* [PROBLEM DETAILS]: Where in the records does the word "Espriella" occur? Copy each line in which it does.

EXERCISE DATA Start Marker

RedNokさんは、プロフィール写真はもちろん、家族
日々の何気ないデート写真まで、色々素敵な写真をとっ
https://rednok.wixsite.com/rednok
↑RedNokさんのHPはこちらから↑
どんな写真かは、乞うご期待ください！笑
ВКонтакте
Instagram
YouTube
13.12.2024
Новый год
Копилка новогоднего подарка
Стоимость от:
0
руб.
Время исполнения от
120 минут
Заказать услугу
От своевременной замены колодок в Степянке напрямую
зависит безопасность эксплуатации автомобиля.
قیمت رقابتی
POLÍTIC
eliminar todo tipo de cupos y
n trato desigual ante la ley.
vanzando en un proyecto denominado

EXERCISE DATA End Marker
EXERCISE DATA Start Marker

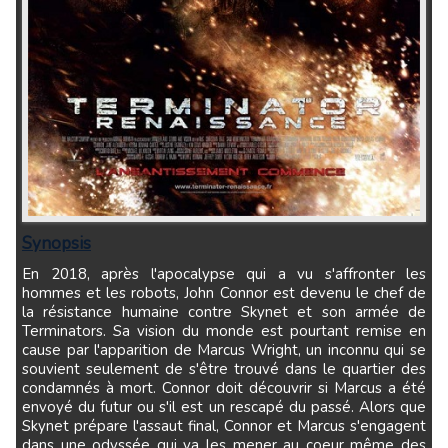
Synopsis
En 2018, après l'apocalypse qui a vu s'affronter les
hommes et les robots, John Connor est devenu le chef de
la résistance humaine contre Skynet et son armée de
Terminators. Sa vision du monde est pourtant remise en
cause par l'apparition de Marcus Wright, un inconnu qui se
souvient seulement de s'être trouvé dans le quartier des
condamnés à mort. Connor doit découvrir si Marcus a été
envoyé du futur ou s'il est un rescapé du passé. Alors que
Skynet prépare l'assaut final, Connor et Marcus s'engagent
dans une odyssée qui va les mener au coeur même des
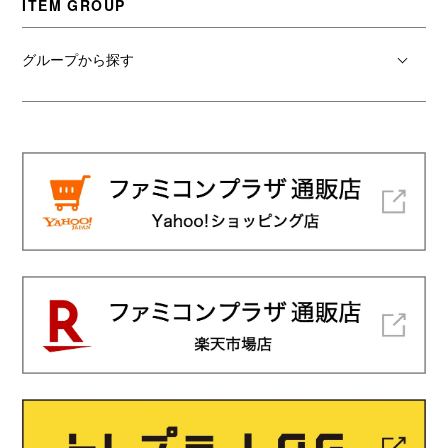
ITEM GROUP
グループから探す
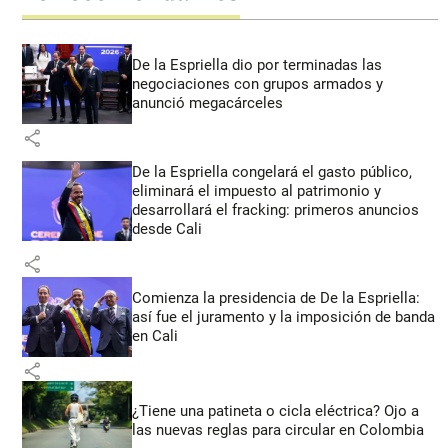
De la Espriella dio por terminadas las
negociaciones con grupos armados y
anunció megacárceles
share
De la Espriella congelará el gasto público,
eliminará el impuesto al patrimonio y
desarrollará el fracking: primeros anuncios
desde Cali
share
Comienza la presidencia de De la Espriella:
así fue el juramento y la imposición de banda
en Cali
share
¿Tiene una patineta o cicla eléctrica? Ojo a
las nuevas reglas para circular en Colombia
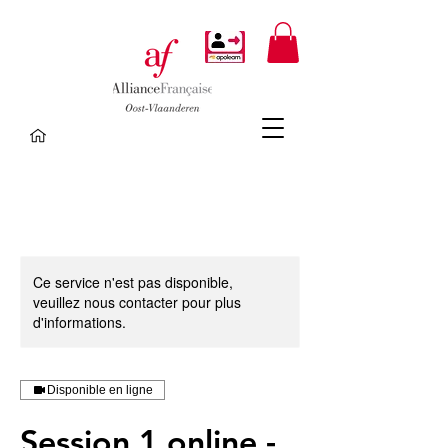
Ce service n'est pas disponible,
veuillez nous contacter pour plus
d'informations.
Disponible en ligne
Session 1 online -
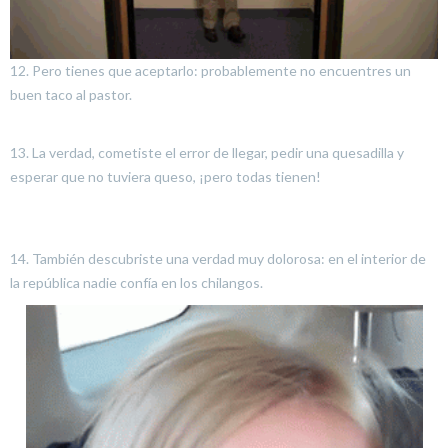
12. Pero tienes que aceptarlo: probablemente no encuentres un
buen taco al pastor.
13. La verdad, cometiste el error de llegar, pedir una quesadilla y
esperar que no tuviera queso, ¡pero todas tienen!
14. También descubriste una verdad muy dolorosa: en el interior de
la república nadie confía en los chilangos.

EXERCISE DATA End Marker

* [WRITTEN ANSWER]:
De la Espriella dio por terminadas las
De la Espriella congelará el gasto público,
Comienza la presidencia de De la Espriella:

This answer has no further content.